Understand Ethereum standards
Before we dive into the various Ethereum standards for NFTs, let’s quickly review how Ethereum standards come about.
Although we know that Vitalik Buterin is the creator and “leader” of Ethereum, he still cannot make unilateral decisions. Instead, there is a large network of developers working together to make changes to how the Ethereum blockchain works. They make these changes through Ethereum improvement proposals.
Ideas for new standards start as “Ethereum Requests for Comment” or “ERCs.” These go through a (usually) long and demanding public review, comment and revision process. The vast majority are never accepted and never become part of the Ethereum network.
The numbering of ERCs and EIPs is given in the order in which they are proposed rather than in the order in which they are accepted. For example, there is an ERC-601, but you have to look pretty hard to find ERC-602 – because it never became a working Ethereum standard.
Some Ethereum standards are for tokens (fungible and otherwise), and others are for contracts, interfaces, and other elements of the Ethereum network.
The Dawn of Modern NFTs and Smart Contracts
ERC-20 created ETH as we know it today, including the token’s ability to function in smart contracts. NFTs technically operated on ERC-20, and the earliest NFTs were minted on ERC-20 before dedicated NFT standards emerged. But ERC-20 did not optimize for NFTs. ERC-721 did it.
Specifically, working with one NFT at a time worked with ERC-20, but the more you added, the messier it got. After all, ERC-20 was intended for currency that is inherently fungible. In 2018 when ERC-721 was finalized, it was already clear that non-fungible tokens had to be manageable at a scale that was not feasible with the ERC-20 standard.
Of course, because most NFTs are purchased with “underlying” tokens, and NFTs and underlying tokens were different standards, the need for “a default standard” arose. ERC-1155 opened the door for smart contracts involving both ERC-20 and ERC-721.
Standards for creators and artists
As NFTs became popular, especially in the art scene, it became increasingly common to see people making and transferring NFTs on a large scale. ERC-2309 made the paperwork easier by allowing concurrent or consecutive NFTs in a contract to have consecutive token identifiers.

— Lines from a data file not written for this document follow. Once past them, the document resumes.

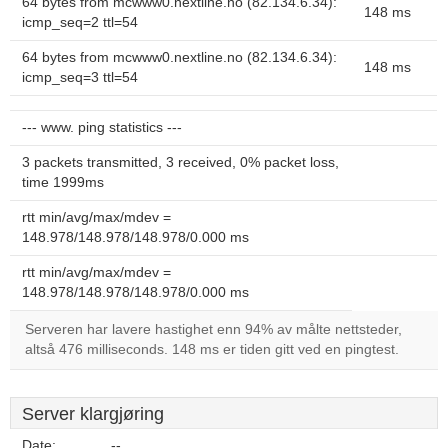
64 bytes from mcwww0.nextline.no (82.134.6.34):
148 ms
icmp_seq=2 ttl=54
64 bytes from mcwww0.nextline.no (82.134.6.34):
148 ms
icmp_seq=3 ttl=54
--- www. ping statistics ---
3 packets transmitted, 3 received, 0% packet loss,
time 1999ms
rtt min/avg/max/mdev =
148.978/148.978/148.978/0.000 ms
rtt min/avg/max/mdev =
148.978/148.978/148.978/0.000 ms
Serveren har lavere hastighet enn 94% av målte nettsteder,
altså 476 milliseconds. 148 ms er tiden gitt ved en pingtest.
Server klargjøring
Date:
--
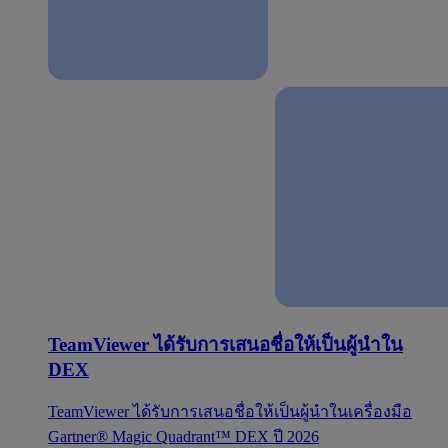
TeamViewer ได้รับการเสนอชื่อให้เป็นผู้นำใน
DEX
TeamViewer ได้รับการเสนอชื่อให้เป็นผู้นำในเครื่องมือ
Gartner® Magic Quadrant™ DEX ปี 2026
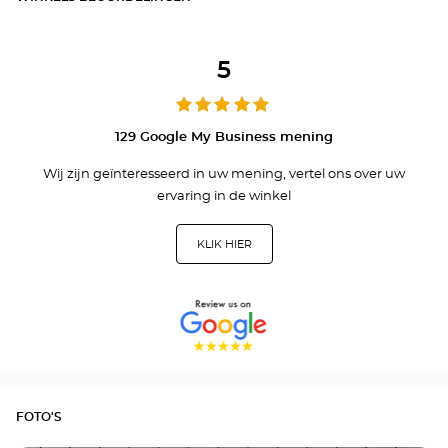
5
129 Google My Business mening
Wij zijn geïnteresseerd in uw mening, vertel ons over uw
ervaring in de winkel
KLIK HIER
FOTO'S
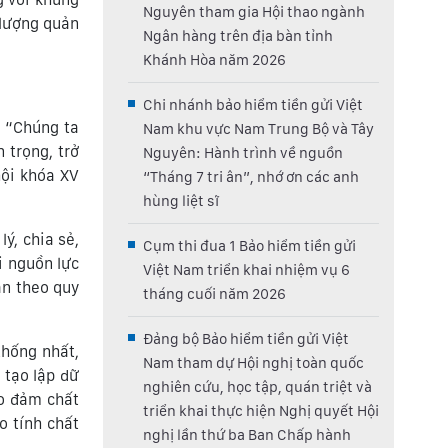
Nguyên tham gia Hội thao ngành
 lượng quản
Ngân hàng trên địa bàn tỉnh
Khánh Hòa năm 2026
Chi nhánh bảo hiểm tiền gửi Việt
: “Chúng ta
Nam khu vực Nam Trung Bộ và Tây
 trọng, trở
Nguyên: Hành trình về nguồn
hội khóa XV
“Tháng 7 tri ân”, nhớ ơn các anh
hùng liệt sĩ
ý, chia sẻ,
Cụm thi đua 1 Bảo hiểm tiền gửi
i nguồn lực
Việt Nam triển khai nhiệm vụ 6
sản theo quy
tháng cuối năm 2026
Đảng bộ Bảo hiểm tiền gửi Việt
thống nhất,
Nam tham dự Hội nghị toàn quốc
 tạo lập dữ
nghiên cứu, học tập, quán triệt và
ảo đảm chất
triển khai thực hiện Nghị quyết Hội
o tính chất
nghị lần thứ ba Ban Chấp hành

ERC-2981 is the standard that allows coins of an NFT to extract royalties from resales, regardless of the platform (or platforms) on which the sale or resale takes place.
Ethereum standards expand the use of NFTs
You’ve heard of fungible tokens. You’ve heard of non-fungible tokens. Have you heard of “semi-fungible tokens?” ERC-3525 makes it possible to create tokens that have different identifiers (non-fungible) but the same value (fungible). It may sound like an ERC-20 token, but again, this EIP solves a specific problem.
Membership in a decentralized autonomous organization is a good example. DAOs operate like publicly traded companies. Individuals pay for membership and, by proving membership (in this case through ownership of special cryptocurrency tokens), make decisions about how the organization operates.
The tokens used to secure membership, claim voting rights, and have other tools in a DAO cannot all be the same, but they must all have the same value. This allows them to be identified, but it also allows them to be transferred. That’s what ERC-3525 does.
But suppose you want a token to be usable only once? Like a ticket that allows the user some benefit and then disappears? There is an EIP for that. ERC-4400 allows ERC-721 tokens to be modified to be “consumed” when an owner cashes it in for a promised boon. Similarly, ERC-4907 allows a person to “rent” NFTs for a predetermined time frame.
ERC-4906 also deals with NFTs, but it’s relatively boring. The standard only made it easier to track edits to an NFT’s metadata.
More NFT standards mean better functioning NFTs
Most people who own most NFTs could probably have stopped reading on ERC-721. But for those who want to create and use NFTs in innovative ways and those who still believe that the most exciting NFT tool is still on the way, new Ethereum NFT standards are essential.